Mainen et al in Nature:
At least half a dozen major initiatives to study the mammalian brain have sprung up across the world in the past five years. This wave of national and international projects has arisen in part from the realization that deciphering the principles of brain function will require collaboration on a grand scale. Yet it is unclear whether any of these mega-projects, which include scientists from many subdisciplines, will be effective. Researchers with complementary skill sets often team up on grant proposals. But once funds are awarded, the labs involved often return to work on their parts of the project in relative isolation. We propose an alternative strategy: grass-roots collaborations involving researchers who may be distributed around the globe, but who are already working on the same problems. Such self-motivated groups could start small and expand gradually over time. But they would essentially be built from the ground up, with those involved encouraged to follow their own shared interests rather than responding to the strictures of funding sources or external directives.
…We propose that researchers join forces in 'meso-scale' collaborations of around 20 principal investigators and between 50 and 100 researchers to conduct experiments that are beyond the reach of single labs. Even at this scale, there will be many hurdles to clear. Specifically, an effective collaboration would need to do the following.

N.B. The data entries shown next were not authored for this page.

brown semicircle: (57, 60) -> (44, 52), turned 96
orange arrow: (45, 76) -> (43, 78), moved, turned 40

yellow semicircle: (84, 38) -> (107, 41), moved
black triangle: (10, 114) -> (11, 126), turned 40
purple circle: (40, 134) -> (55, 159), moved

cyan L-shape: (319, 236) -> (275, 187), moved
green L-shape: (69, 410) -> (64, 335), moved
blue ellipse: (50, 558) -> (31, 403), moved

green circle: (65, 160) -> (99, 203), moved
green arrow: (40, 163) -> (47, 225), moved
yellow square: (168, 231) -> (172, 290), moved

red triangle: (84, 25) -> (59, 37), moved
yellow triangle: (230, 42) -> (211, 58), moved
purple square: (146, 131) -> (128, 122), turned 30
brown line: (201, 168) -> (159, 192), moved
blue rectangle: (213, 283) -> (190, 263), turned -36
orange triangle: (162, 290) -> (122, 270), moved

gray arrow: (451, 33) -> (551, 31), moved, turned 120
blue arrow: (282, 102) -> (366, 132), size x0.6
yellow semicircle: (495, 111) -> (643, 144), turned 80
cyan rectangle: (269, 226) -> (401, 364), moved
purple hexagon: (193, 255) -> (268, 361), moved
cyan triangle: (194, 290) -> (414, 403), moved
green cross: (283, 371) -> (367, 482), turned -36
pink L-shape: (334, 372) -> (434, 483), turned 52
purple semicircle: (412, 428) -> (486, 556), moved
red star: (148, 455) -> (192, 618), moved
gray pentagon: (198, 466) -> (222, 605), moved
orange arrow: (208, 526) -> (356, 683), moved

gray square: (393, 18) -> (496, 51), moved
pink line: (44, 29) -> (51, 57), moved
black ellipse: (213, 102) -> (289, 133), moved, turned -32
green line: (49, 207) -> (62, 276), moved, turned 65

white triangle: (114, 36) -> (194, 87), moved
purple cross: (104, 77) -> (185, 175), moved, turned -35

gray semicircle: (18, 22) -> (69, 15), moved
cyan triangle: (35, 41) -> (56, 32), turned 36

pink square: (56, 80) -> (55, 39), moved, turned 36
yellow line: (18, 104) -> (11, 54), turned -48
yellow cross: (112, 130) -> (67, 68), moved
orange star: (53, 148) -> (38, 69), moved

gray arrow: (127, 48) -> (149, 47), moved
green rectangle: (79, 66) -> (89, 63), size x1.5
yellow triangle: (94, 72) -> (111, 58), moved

Focus on a single brain function. The downfall of many neuroscience collaborations — and especially of mega-projects — is setting goals that are too broad. The common goal has to be ambitious, yet reachable within, say, ten years, and well defined. A whole-brain theory of one brain function — a single behaviour — could meet those requirements. If a collaboration were largely limited to labs interested in the same behaviour — such as courtship in fruit flies, or foraging in mice — clear, shared objectives could be defined at the start. The labs would apply a range of recording and manipulation techniques to the same common behavioural task, allowing the functional data to be seamlessly combined.